__Aim of the exercise__:
Using the records below, transcribe word for word the stretch from the line that contains "Rodrigo F. Cádiz's Music @ Youtube (139, 497)" through the line that contains "Rodrigo F. Cadiz's profile @ Google", both end lines included, and nothing else.

__Input data__:
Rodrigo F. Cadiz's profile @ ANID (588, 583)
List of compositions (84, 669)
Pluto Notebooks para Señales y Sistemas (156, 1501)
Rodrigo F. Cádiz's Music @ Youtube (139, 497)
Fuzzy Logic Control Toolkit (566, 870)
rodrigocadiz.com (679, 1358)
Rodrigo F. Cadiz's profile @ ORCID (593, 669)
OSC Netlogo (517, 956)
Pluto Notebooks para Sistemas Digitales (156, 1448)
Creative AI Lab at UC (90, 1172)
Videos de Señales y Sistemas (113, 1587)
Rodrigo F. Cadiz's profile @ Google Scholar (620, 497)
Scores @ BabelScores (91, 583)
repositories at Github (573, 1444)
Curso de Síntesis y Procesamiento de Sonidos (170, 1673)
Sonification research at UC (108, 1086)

__Response box__:
Rodrigo F. Cádiz's Music @ Youtube (139, 497)
Fuzzy Logic Control Toolkit (566, 870)
rodrigocadiz.com (679, 1358)
Rodrigo F. Cadiz's profile @ ORCID (593, 669)
OSC Netlogo (517, 956)
Pluto Notebooks para Sistemas Digitales (156, 1448)
Creative AI Lab at UC (90, 1172)
Videos de Señales y Sistemas (113, 1587)
Rodrigo F. Cadiz's profile @ Google Scholar (620, 497)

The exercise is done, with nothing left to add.